===== Data extract =====

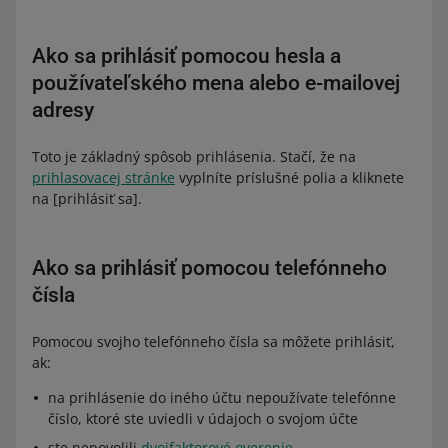
Ako sa prihlásiť pomocou hesla a
používateľského mena alebo e-mailovej
adresy
Toto je základný spôsob prihlásenia. Stačí, že na
prihlasovacej stránke
vyplníte príslušné polia a kliknete
na [prihlásiť sa].
Ako sa prihlásiť pomocou telefónneho
čísla
Pomocou svojho telefónneho čísla sa môžete prihlásiť,
ak:
na prihlásenie do iného účtu nepoužívate telefónne
číslo, ktoré ste uviedli v údajoch o svojom účte
ste nepovolili
dvojfaktorové overenie
.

=====

Exercise goal » What lines of the material above include "prihlásiť"? Copy each one.

Task solution »
Ako sa prihlásiť pomocou hesla a
na [prihlásiť sa].
Ako sa prihlásiť pomocou telefónneho
Pomocou svojho telefónneho čísla sa môžete prihlásiť,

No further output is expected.